> **Data extracts**:
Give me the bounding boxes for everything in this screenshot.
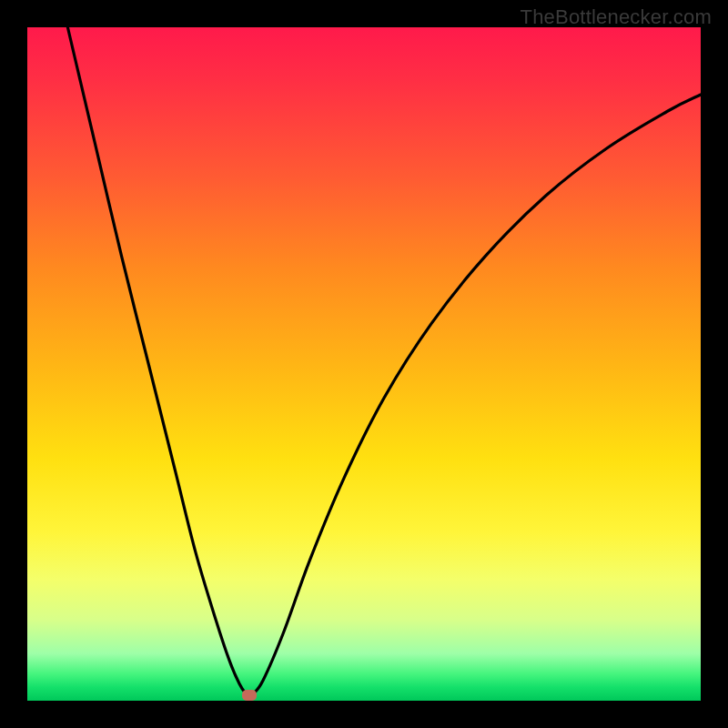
bottleneck-curve (27, 27, 701, 701)
plot-area (27, 27, 701, 701)
optimal-point-marker (242, 690, 257, 701)
watermark-text: TheBottlenecker.com (521, 5, 712, 29)
chart-frame: TheBottlenecker.com (0, 0, 728, 728)
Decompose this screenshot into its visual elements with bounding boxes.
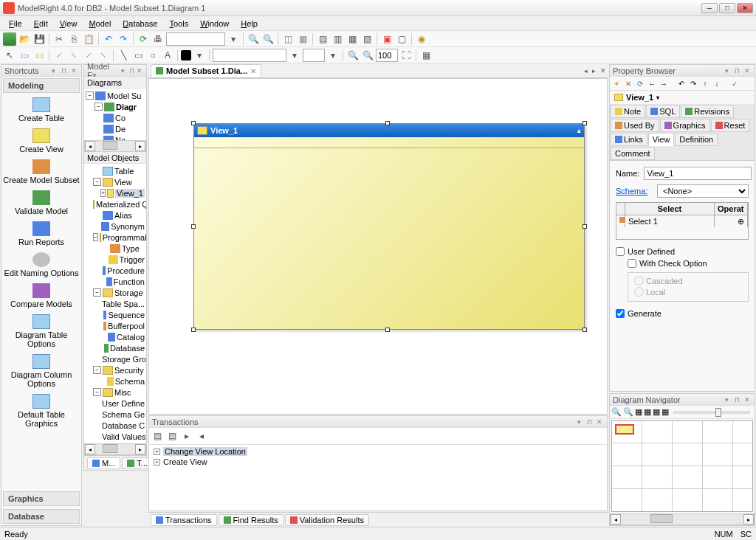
pin-icon[interactable]: ⊓ bbox=[59, 66, 68, 75]
model-objects-tree[interactable]: Table−View+View_1Materialized QuAliasSyn… bbox=[84, 164, 146, 443]
menu-edit[interactable]: Edit bbox=[28, 18, 54, 30]
tree-node[interactable]: Sequence bbox=[86, 309, 145, 320]
tree-node[interactable]: Function bbox=[86, 276, 145, 287]
rel2-icon[interactable]: ⟍ bbox=[67, 49, 80, 62]
pb4-icon[interactable]: ↓ bbox=[712, 78, 722, 89]
zoomout-icon[interactable]: 🔍 bbox=[361, 49, 374, 62]
shortcut-default-table-graphics[interactable]: Default Table Graphics bbox=[1, 391, 81, 431]
dropdown-icon[interactable]: ▾ bbox=[656, 94, 659, 101]
tab-links[interactable]: Links bbox=[611, 133, 647, 146]
grid-icon[interactable]: ▦ bbox=[419, 49, 433, 62]
shortcut-run-reports[interactable]: Run Reports bbox=[1, 218, 81, 249]
fwd-icon[interactable]: → bbox=[659, 78, 669, 89]
pb3-icon[interactable]: ↑ bbox=[700, 78, 710, 89]
search-input[interactable] bbox=[166, 32, 225, 46]
chk-generate[interactable]: Generate bbox=[616, 308, 749, 319]
shortcut-create-view[interactable]: Create View bbox=[1, 125, 81, 156]
paste-icon[interactable]: 📋 bbox=[82, 32, 95, 46]
view-entity[interactable]: View_1▴ bbox=[193, 123, 585, 330]
tree-node[interactable]: Catalog bbox=[86, 331, 145, 342]
menu-model[interactable]: Model bbox=[83, 18, 117, 30]
tree-node[interactable]: Materialized Qu bbox=[86, 198, 145, 210]
zoomin-icon[interactable]: 🔍 bbox=[611, 407, 622, 417]
shortcuts-group-database[interactable]: Database bbox=[3, 509, 80, 524]
resize-handle[interactable] bbox=[385, 328, 390, 332]
chk-user-defined[interactable]: User Defined bbox=[616, 246, 749, 257]
transaction-item[interactable]: +Change View Location bbox=[154, 446, 602, 457]
shortcut-create-table[interactable]: Create Table bbox=[1, 94, 81, 125]
tree-node[interactable]: User Define bbox=[86, 398, 145, 409]
dropdown3-icon[interactable]: ▾ bbox=[288, 49, 301, 62]
tb-icon-1[interactable]: ◫ bbox=[281, 32, 295, 46]
tab-view[interactable]: View bbox=[648, 133, 675, 146]
diagrams-scroll[interactable]: ◂▸ bbox=[84, 140, 146, 152]
zoom-input[interactable] bbox=[376, 49, 398, 62]
pin-icon[interactable]: ⊓ bbox=[732, 395, 741, 404]
tree-node[interactable]: Table Spa... bbox=[86, 298, 145, 309]
redo-icon[interactable]: ↷ bbox=[117, 32, 130, 46]
shortcut-compare-models[interactable]: Compare Models bbox=[1, 280, 81, 311]
tab-graphics[interactable]: Graphics bbox=[660, 119, 710, 132]
nav4-icon[interactable]: ▦ bbox=[662, 407, 669, 417]
dropdown-icon[interactable]: ▾ bbox=[722, 395, 731, 404]
tab-prev-icon[interactable]: ◂ bbox=[582, 67, 590, 75]
table-tool-icon[interactable]: ▭ bbox=[18, 49, 31, 62]
menu-database[interactable]: Database bbox=[117, 18, 163, 30]
shortcut-edit-naming[interactable]: Edit Naming Options bbox=[1, 249, 81, 280]
tb-icon-3[interactable]: ▤ bbox=[316, 32, 329, 46]
tree-node[interactable]: Storage Gro bbox=[86, 353, 145, 364]
view-tool-icon[interactable]: ▭ bbox=[32, 49, 46, 62]
tree-node[interactable]: +View_1 bbox=[86, 187, 145, 198]
refresh-icon[interactable]: ⟳ bbox=[635, 78, 645, 89]
grid-row[interactable]: Select 1 ⊕ bbox=[616, 215, 748, 227]
select-grid[interactable]: Select Operat Select 1 ⊕ bbox=[616, 202, 749, 240]
tab-reset[interactable]: Reset bbox=[711, 119, 750, 132]
tb-icon-7[interactable]: ▣ bbox=[380, 32, 394, 46]
tree-node[interactable]: Table bbox=[86, 165, 145, 176]
resize-handle[interactable] bbox=[385, 121, 390, 125]
tree-node[interactable]: Schema Ge bbox=[86, 409, 145, 420]
zoomin-icon[interactable]: 🔍 bbox=[346, 49, 360, 62]
undo-icon[interactable]: ↶ bbox=[102, 32, 115, 46]
tab-usedby[interactable]: Used By bbox=[611, 119, 659, 132]
tree-node[interactable]: Type bbox=[86, 243, 145, 254]
tree-node[interactable]: −Storage bbox=[86, 287, 145, 298]
tree-node[interactable]: −Misc bbox=[86, 387, 145, 398]
close-icon[interactable]: ✕ bbox=[743, 395, 752, 404]
resize-handle[interactable] bbox=[191, 224, 196, 229]
copy-icon[interactable]: ⎘ bbox=[67, 32, 80, 46]
trans-tb1-icon[interactable]: ▤ bbox=[151, 429, 164, 443]
rect-icon[interactable]: ▭ bbox=[131, 49, 145, 62]
menu-file[interactable]: File bbox=[3, 18, 28, 30]
dropdown4-icon[interactable]: ▾ bbox=[326, 49, 340, 62]
resize-handle[interactable] bbox=[191, 121, 196, 125]
apply-icon[interactable]: ✓ bbox=[729, 78, 740, 89]
zoomfit-icon[interactable]: ⛶ bbox=[399, 49, 413, 62]
tree-node[interactable]: −View bbox=[86, 176, 145, 187]
dropdown-icon[interactable]: ▾ bbox=[120, 66, 126, 75]
cut-icon[interactable]: ✂ bbox=[52, 32, 66, 46]
close-icon[interactable]: ✕ bbox=[137, 66, 143, 75]
refresh-icon[interactable]: ⟳ bbox=[137, 32, 150, 46]
tab-next-icon[interactable]: ▸ bbox=[590, 67, 598, 75]
close-icon[interactable]: ✕ bbox=[743, 66, 752, 75]
resize-handle[interactable] bbox=[191, 328, 196, 332]
shortcut-validate-model[interactable]: Validate Model bbox=[1, 187, 81, 218]
save-icon[interactable]: 💾 bbox=[32, 32, 46, 46]
tab-revisions[interactable]: Revisions bbox=[681, 105, 734, 118]
schema-select[interactable]: <None> bbox=[657, 184, 749, 198]
pin-icon[interactable]: ⊓ bbox=[585, 418, 594, 426]
back-icon[interactable]: ← bbox=[647, 78, 657, 89]
tb-icon-4[interactable]: ▥ bbox=[331, 32, 344, 46]
zoomout-icon[interactable]: 🔍 bbox=[623, 407, 633, 417]
dropdown-icon[interactable]: ▾ bbox=[574, 418, 583, 426]
tree-node[interactable]: Database bbox=[86, 342, 145, 353]
pb2-icon[interactable]: ↷ bbox=[688, 78, 698, 89]
dropdown-icon[interactable]: ▾ bbox=[227, 32, 240, 46]
menu-help[interactable]: Help bbox=[235, 18, 264, 30]
delete-icon[interactable]: ✕ bbox=[623, 78, 633, 89]
close-button[interactable]: ✕ bbox=[737, 3, 753, 13]
print-icon[interactable]: 🖶 bbox=[151, 32, 165, 46]
property-object-header[interactable]: View_1 ▾ bbox=[610, 91, 755, 104]
shortcuts-group-graphics[interactable]: Graphics bbox=[3, 491, 80, 506]
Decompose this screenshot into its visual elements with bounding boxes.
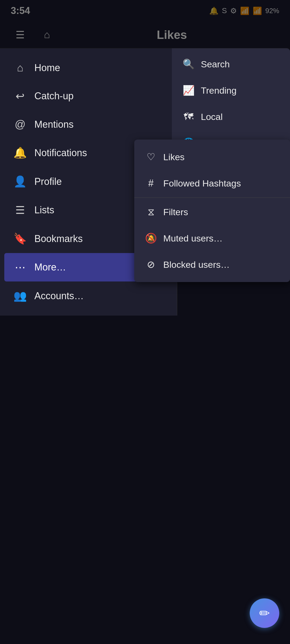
trending-icon: 📈	[183, 85, 194, 96]
hashtag-icon: #	[145, 178, 157, 189]
likes-icon: ♡	[145, 151, 157, 163]
drawer-item-accounts[interactable]: 👥 Accounts…	[0, 281, 177, 310]
drawer-item-mentions[interactable]: @ Mentions	[0, 110, 177, 138]
submenu-item-muted-users[interactable]: 🔕 Muted users…	[134, 225, 290, 251]
submenu-item-followed-hashtags[interactable]: # Followed Hashtags	[134, 170, 290, 196]
filters-icon: ⧖	[145, 206, 157, 218]
submenu-more: ♡ Likes # Followed Hashtags ⧖ Filters 🔕 …	[134, 140, 290, 282]
mentions-icon: @	[13, 118, 27, 130]
drawer-item-label: Home	[34, 62, 60, 74]
blocked-icon: ⊘	[145, 259, 157, 270]
drawer-item-home[interactable]: ⌂ Home	[0, 54, 177, 82]
drawer-item-label: Catch-up	[34, 90, 74, 102]
submenu-item-label: Filters	[163, 207, 188, 217]
drawer-item-label: Notifications	[34, 147, 87, 159]
more-icon: ⋯	[13, 261, 27, 273]
submenu-item-label: Likes	[163, 152, 184, 162]
menu-item-search[interactable]: 🔍 Search	[172, 51, 290, 77]
drawer-item-catchup[interactable]: ↩ Catch-up	[0, 82, 177, 110]
local-icon: 🗺	[183, 111, 194, 122]
lists-icon: ☰	[13, 204, 27, 216]
home-drawer-icon: ⌂	[13, 62, 27, 74]
compose-icon: ✏	[259, 606, 270, 621]
bookmarks-icon: 🔖	[13, 232, 27, 245]
catchup-icon: ↩	[13, 90, 27, 102]
submenu-item-filters[interactable]: ⧖ Filters	[134, 199, 290, 225]
drawer-item-label: More…	[34, 262, 66, 273]
submenu-divider	[134, 197, 290, 198]
menu-item-label: Trending	[201, 85, 237, 96]
drawer-item-label: Accounts…	[34, 290, 84, 302]
menu-item-label: Local	[201, 112, 223, 122]
submenu-item-label: Muted users…	[163, 233, 223, 244]
menu-item-trending[interactable]: 📈 Trending	[172, 77, 290, 104]
drawer-item-label: Lists	[34, 204, 54, 216]
compose-fab[interactable]: ✏	[250, 598, 279, 628]
submenu-item-label: Blocked users…	[163, 259, 230, 270]
accounts-icon: 👥	[13, 290, 27, 302]
notifications-icon: 🔔	[13, 147, 27, 159]
drawer-item-label: Profile	[34, 176, 62, 187]
menu-item-local[interactable]: 🗺 Local	[172, 104, 290, 130]
submenu-item-blocked-users[interactable]: ⊘ Blocked users…	[134, 251, 290, 278]
drawer-item-label: Mentions	[34, 119, 74, 130]
menu-item-label: Search	[201, 59, 230, 69]
submenu-item-likes[interactable]: ♡ Likes	[134, 144, 290, 170]
muted-icon: 🔕	[145, 233, 157, 244]
drawer-item-label: Bookmarks	[34, 233, 83, 244]
profile-icon: 👤	[13, 175, 27, 188]
search-icon: 🔍	[183, 58, 194, 70]
submenu-item-label: Followed Hashtags	[163, 178, 241, 189]
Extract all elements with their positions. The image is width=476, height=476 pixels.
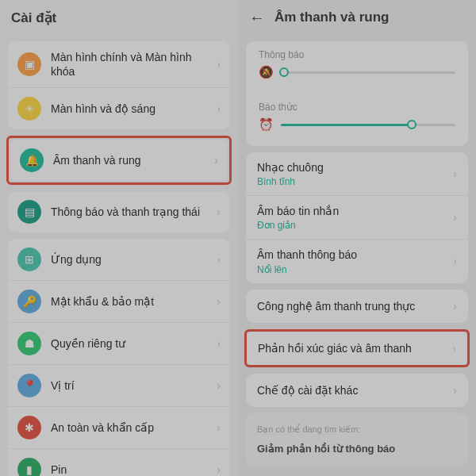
setting-row[interactable]: Chế độ cài đặt khác › bbox=[246, 374, 468, 407]
settings-group: ▤ Thông báo và thanh trạng thái › bbox=[8, 191, 230, 232]
chevron-right-icon: › bbox=[217, 295, 221, 308]
volume-section: Thông báo 🔕 Báo thức ⏰ bbox=[246, 41, 468, 146]
chevron-right-icon: › bbox=[217, 463, 221, 476]
settings-group: ⊞ Ứng dụng › 🔑 Mật khẩu & bảo mật › ☗ Qu… bbox=[8, 239, 230, 476]
settings-row[interactable]: 🔑 Mật khẩu & bảo mật › bbox=[8, 280, 230, 322]
highlighted-row: 🔔 Âm thanh và rung › bbox=[6, 136, 232, 185]
right-header: ← Âm thanh và rung bbox=[238, 0, 476, 35]
ringtone-section: Nhạc chuông Bình tĩnh › Âm báo tin nhắn … bbox=[246, 152, 468, 283]
row-label: An toàn và khẩn cấp bbox=[51, 420, 217, 435]
row-label: Màn hình chính và Màn hình khóa bbox=[51, 50, 217, 79]
settings-row[interactable]: ✱ An toàn và khẩn cấp › bbox=[8, 406, 230, 448]
chevron-right-icon: › bbox=[453, 211, 457, 224]
chevron-right-icon: › bbox=[217, 421, 221, 434]
search-hint: Bạn có thể đang tìm kiếm: Giảm phản hồi … bbox=[246, 413, 468, 466]
bell-icon: 🔔 bbox=[20, 148, 44, 172]
row-label: Pin bbox=[51, 463, 217, 476]
setting-row[interactable]: Phản hồi xúc giác và âm thanh › bbox=[247, 332, 467, 365]
image-icon: ▣ bbox=[17, 52, 41, 76]
row-label: Vị trí bbox=[51, 378, 217, 393]
chevron-right-icon: › bbox=[453, 167, 457, 180]
row-label: Công nghệ âm thanh trung thực bbox=[257, 300, 453, 313]
emergency-icon: ✱ bbox=[17, 416, 41, 440]
settings-group: ▣ Màn hình chính và Màn hình khóa › ☀ Mà… bbox=[8, 41, 230, 129]
settings-group: Chế độ cài đặt khác › bbox=[246, 374, 468, 407]
settings-row[interactable]: ☗ Quyền riêng tư › bbox=[8, 322, 230, 364]
slider-label: Báo thức bbox=[259, 102, 455, 113]
row-label: Ứng dụng bbox=[51, 252, 217, 267]
lock-icon: 🔑 bbox=[17, 290, 41, 313]
row-label: Phản hồi xúc giác và âm thanh bbox=[258, 342, 452, 355]
row-value: Bình tĩnh bbox=[257, 176, 295, 187]
settings-row[interactable]: ▤ Thông báo và thanh trạng thái › bbox=[8, 191, 230, 232]
volume-slider-group: Báo thức ⏰ bbox=[246, 94, 468, 146]
row-label: Quyền riêng tư bbox=[51, 336, 217, 351]
chevron-right-icon: › bbox=[214, 154, 218, 167]
chevron-right-icon: › bbox=[217, 337, 221, 350]
row-value: Nổi lên bbox=[257, 264, 287, 275]
left-header: Cài đặt bbox=[0, 0, 238, 35]
location-icon: 📍 bbox=[17, 374, 41, 397]
chevron-right-icon: › bbox=[217, 58, 221, 71]
settings-row[interactable]: 🔔 Âm thanh và rung › bbox=[10, 140, 228, 181]
chevron-right-icon: › bbox=[453, 300, 457, 313]
sound-setting-row[interactable]: Âm thanh thông báo Nổi lên › bbox=[246, 239, 468, 282]
bell-off-icon: 🔕 bbox=[259, 65, 273, 79]
row-label: Màn hình và độ sáng bbox=[51, 102, 217, 116]
volume-slider[interactable] bbox=[281, 71, 455, 74]
chevron-right-icon: › bbox=[217, 253, 221, 266]
battery-icon: ▮ bbox=[17, 458, 41, 476]
slider-label: Thông báo bbox=[259, 49, 455, 60]
chevron-right-icon: › bbox=[453, 255, 457, 267]
settings-row[interactable]: ☀ Màn hình và độ sáng › bbox=[8, 87, 230, 129]
row-label: Mật khẩu & bảo mật bbox=[51, 294, 217, 309]
row-value: Đơn giản bbox=[257, 220, 296, 231]
apps-icon: ⊞ bbox=[17, 248, 41, 271]
page-title: Cài đặt bbox=[11, 10, 56, 26]
chevron-right-icon: › bbox=[453, 384, 457, 397]
chevron-right-icon: › bbox=[217, 379, 221, 392]
back-arrow-icon[interactable]: ← bbox=[249, 9, 265, 27]
settings-panel: Cài đặt ▣ Màn hình chính và Màn hình khó… bbox=[0, 0, 238, 476]
row-label: Âm thanh và rung bbox=[53, 153, 214, 167]
sound-panel: ← Âm thanh và rung Thông báo 🔕 Báo thức … bbox=[238, 0, 476, 476]
settings-row[interactable]: ⊞ Ứng dụng › bbox=[8, 239, 230, 280]
highlighted-row: Phản hồi xúc giác và âm thanh › bbox=[244, 329, 470, 367]
setting-row[interactable]: Công nghệ âm thanh trung thực › bbox=[246, 290, 468, 323]
chevron-right-icon: › bbox=[217, 102, 221, 115]
volume-slider[interactable] bbox=[281, 124, 455, 126]
volume-slider-group: Thông báo 🔕 bbox=[246, 41, 468, 94]
row-label: Âm báo tin nhắn bbox=[257, 204, 339, 218]
row-label: Thông báo và thanh trạng thái bbox=[51, 205, 217, 219]
row-label: Nhạc chuông bbox=[257, 160, 324, 175]
hint-text: Giảm phản hồi từ thông báo bbox=[257, 443, 457, 455]
notification-icon: ▤ bbox=[17, 200, 41, 224]
page-title: Âm thanh và rung bbox=[274, 10, 390, 25]
sound-setting-row[interactable]: Nhạc chuông Bình tĩnh › bbox=[246, 152, 468, 195]
sound-setting-row[interactable]: Âm báo tin nhắn Đơn giản › bbox=[246, 195, 468, 239]
settings-group: Công nghệ âm thanh trung thực › bbox=[246, 290, 468, 323]
chevron-right-icon: › bbox=[452, 342, 456, 355]
row-label: Âm thanh thông báo bbox=[257, 248, 357, 262]
row-label: Chế độ cài đặt khác bbox=[257, 384, 453, 397]
settings-row[interactable]: 📍 Vị trí › bbox=[8, 364, 230, 406]
settings-row[interactable]: ▣ Màn hình chính và Màn hình khóa › bbox=[8, 41, 230, 87]
brightness-icon: ☀ bbox=[17, 97, 41, 121]
settings-row[interactable]: ▮ Pin › bbox=[8, 448, 230, 476]
privacy-icon: ☗ bbox=[17, 332, 41, 355]
chevron-right-icon: › bbox=[217, 205, 221, 218]
alarm-icon: ⏰ bbox=[259, 117, 273, 132]
hint-label: Bạn có thể đang tìm kiếm: bbox=[257, 424, 457, 435]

> **Exercise aim**: Filter the data for the string "edit" and copy every line that has it.

> **Result of this task**:
menu-edit[interactable]: Edit bbox=[28, 18, 54, 30]
shortcut-edit-naming[interactable]: Edit Naming Options bbox=[1, 249, 81, 280]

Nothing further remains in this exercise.